As far as privacy concerns, well, don't store private things on your work machine. The software theoretically allows you to set certain areas as unindexed, but i wouldn't trust it at all. Look at it this way: would you leave private things in your (unlockable) desk before going home at night? Your computer is just like that in this system--it's a desk you can't lock.

I carry a backpack around with me when i go to the office; it contains random personal things, they don't go in my desk. Personal data should be in a data backpack of some sort, if you bring it at all.

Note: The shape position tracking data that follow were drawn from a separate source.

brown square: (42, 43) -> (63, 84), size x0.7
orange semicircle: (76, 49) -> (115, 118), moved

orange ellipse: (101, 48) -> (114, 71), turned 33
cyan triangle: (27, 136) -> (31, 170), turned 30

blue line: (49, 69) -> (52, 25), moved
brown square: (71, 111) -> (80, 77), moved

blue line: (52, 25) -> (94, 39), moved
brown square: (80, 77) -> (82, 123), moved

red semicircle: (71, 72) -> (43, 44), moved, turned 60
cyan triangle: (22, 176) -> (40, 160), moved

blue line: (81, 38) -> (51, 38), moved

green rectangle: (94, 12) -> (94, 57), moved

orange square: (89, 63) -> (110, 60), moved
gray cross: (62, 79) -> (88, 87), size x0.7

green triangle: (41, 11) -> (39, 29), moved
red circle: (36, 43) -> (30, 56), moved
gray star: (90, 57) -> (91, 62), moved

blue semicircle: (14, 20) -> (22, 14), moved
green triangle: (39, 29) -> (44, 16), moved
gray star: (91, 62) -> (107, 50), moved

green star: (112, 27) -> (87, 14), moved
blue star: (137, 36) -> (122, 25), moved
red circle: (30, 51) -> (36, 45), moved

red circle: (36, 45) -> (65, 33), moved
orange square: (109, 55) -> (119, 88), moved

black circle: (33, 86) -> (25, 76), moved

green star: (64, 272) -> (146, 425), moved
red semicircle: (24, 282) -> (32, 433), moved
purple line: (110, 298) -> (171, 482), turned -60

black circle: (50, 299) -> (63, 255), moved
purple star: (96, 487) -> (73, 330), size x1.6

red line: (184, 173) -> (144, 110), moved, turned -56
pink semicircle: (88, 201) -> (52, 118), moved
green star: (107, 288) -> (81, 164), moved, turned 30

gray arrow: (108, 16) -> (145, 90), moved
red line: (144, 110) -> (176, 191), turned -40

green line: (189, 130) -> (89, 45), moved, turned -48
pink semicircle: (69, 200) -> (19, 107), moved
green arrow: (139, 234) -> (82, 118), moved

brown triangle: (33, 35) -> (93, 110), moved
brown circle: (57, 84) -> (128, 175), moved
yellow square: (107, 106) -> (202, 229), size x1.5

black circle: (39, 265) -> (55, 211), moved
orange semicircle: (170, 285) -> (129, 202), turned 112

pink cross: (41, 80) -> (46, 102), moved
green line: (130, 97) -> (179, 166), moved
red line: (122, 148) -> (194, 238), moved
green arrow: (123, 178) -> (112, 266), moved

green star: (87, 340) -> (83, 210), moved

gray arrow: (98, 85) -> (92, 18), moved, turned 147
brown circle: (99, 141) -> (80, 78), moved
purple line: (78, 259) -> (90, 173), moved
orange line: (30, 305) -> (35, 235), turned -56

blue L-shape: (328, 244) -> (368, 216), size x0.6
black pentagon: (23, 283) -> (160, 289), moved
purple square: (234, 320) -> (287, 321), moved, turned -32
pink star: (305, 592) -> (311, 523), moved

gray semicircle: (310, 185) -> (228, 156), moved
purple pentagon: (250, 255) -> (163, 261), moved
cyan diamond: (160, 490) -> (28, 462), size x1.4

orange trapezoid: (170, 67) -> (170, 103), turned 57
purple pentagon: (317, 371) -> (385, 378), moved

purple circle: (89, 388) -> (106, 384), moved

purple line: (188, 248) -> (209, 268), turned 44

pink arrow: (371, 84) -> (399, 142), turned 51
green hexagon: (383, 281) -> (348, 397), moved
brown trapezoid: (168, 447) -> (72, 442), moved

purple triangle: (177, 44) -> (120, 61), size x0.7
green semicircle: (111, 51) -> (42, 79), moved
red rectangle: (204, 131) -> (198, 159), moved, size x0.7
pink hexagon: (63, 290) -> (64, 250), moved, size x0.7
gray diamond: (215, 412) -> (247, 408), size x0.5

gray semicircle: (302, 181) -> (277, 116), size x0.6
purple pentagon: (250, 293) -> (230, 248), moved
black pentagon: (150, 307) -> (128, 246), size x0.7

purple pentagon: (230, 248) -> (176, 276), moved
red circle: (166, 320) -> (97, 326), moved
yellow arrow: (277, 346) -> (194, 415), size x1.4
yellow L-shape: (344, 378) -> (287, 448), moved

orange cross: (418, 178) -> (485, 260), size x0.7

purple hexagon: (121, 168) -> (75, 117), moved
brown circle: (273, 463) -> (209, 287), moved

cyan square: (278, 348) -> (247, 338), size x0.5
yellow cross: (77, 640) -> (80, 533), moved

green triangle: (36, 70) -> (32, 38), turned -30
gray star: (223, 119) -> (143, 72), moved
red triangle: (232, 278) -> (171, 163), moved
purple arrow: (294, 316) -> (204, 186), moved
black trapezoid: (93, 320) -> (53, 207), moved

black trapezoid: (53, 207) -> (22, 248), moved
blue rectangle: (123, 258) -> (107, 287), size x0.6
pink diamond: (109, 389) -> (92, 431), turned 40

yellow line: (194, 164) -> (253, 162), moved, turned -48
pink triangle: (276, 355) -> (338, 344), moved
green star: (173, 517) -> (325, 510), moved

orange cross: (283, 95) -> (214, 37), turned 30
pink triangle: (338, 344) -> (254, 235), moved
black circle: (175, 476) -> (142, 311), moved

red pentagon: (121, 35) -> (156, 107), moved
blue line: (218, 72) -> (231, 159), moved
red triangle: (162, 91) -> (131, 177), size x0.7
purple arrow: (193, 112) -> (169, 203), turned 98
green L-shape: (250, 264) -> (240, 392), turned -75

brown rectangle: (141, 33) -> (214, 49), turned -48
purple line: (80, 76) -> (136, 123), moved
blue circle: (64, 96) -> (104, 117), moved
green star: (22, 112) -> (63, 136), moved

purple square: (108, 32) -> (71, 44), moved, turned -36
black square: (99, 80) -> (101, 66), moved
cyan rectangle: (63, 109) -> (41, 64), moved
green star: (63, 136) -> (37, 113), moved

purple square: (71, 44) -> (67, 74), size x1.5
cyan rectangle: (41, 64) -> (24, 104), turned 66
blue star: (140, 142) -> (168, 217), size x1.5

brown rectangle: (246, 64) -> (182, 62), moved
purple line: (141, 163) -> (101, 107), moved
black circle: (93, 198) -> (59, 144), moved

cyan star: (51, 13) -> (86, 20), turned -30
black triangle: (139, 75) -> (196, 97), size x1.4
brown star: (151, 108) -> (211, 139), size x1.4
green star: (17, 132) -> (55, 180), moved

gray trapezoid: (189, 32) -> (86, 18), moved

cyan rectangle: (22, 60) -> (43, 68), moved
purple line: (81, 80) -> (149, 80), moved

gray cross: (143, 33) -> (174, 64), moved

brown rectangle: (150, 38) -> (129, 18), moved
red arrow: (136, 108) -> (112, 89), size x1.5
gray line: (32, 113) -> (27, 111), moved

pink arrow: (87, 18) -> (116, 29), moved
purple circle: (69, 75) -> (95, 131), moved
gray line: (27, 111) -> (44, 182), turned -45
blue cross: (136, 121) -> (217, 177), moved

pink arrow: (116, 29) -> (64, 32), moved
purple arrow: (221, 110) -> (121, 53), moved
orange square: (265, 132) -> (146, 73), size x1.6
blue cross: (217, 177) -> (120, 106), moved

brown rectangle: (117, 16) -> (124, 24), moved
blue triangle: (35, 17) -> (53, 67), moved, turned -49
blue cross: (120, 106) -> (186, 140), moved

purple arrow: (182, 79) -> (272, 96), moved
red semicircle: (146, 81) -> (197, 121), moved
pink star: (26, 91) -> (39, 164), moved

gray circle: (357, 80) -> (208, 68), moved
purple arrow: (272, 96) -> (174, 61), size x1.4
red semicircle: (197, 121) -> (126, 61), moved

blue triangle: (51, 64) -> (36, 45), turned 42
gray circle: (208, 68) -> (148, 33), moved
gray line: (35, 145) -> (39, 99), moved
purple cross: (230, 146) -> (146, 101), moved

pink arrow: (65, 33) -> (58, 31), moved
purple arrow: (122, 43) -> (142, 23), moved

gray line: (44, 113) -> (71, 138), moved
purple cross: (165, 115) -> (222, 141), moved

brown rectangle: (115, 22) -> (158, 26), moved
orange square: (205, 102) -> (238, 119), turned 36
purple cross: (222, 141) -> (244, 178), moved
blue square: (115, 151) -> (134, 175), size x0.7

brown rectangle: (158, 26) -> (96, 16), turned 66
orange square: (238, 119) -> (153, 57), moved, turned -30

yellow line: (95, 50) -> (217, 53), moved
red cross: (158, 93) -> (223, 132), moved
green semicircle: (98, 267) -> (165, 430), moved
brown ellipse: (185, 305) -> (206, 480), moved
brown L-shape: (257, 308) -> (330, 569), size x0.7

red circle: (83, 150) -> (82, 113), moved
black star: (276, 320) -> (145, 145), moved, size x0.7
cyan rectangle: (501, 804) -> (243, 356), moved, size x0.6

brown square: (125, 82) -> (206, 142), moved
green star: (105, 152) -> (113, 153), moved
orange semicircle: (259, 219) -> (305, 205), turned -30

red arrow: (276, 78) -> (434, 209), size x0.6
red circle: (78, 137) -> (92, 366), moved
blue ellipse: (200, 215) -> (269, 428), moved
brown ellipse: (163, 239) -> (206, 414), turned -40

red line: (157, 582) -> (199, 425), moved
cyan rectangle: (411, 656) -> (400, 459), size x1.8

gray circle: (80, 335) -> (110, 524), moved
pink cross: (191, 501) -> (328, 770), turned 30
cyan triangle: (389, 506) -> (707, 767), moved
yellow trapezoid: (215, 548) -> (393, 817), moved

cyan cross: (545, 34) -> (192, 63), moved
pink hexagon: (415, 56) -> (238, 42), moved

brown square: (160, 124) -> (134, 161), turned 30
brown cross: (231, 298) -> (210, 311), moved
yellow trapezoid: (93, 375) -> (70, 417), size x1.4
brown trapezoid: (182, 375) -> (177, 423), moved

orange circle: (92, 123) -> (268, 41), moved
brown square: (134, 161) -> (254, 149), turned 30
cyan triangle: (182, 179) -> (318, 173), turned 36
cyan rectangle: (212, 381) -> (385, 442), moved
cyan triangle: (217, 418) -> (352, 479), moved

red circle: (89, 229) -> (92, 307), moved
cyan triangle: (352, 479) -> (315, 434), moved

All in all, i think this has more positive potential than it does negative. When it comes to productivity vs privacy at the office, i'll take productivity at the office, so i can get to my privcay at home.

Corporate "Intrusion"

[Migelikor1]

This is one of those things that shouldn't bother you unless you're doing something wrong. An employee is hired to provide a specific service to a company. The company, under a capitalist system, tries to use the employee to earn money. The best way to do so is to have the employee providing their given service at peak efficiency. If that employee spends all day downloading prOn or trying to get first posts on /., the company should logically either pay the employee less, or punish them. Sure, it'll make work suck, but that's a fact of life. (Office Space, anyone?) If all employees were forced to work straight through their workday, they'd have mental breakdowns, and corporations would shorten the workday. In short, this is just a move by businesses to make more money, and if you already do good work, it won't effect you. If you don't work hard, it may force you to. If it's used to make unreasonable demands, productivity will fall, and business structure will change.

It's THEIR equipment...

[hyehye]

and you shouldn't be doing anything on it or with it that they would not approve of. Why is it that so many people tend to ignore/forget property rights? Monitoring a home user is evil, monitoring your employees is just smart. If I'm paying someone to do work, I want to know that they're doing it - and if they're getting it done in half the time, then spending the other half browsing porn and napstering, I'll want a goddamn good explanation. Either reward them for their efficiency, or give them more work to do (probably accompanied by a raise due to their heightened value to the company). Sheesh, guys - if it's not your box, and not your network pipes, then shut the fuck up and recognize the owner's rights to his own property.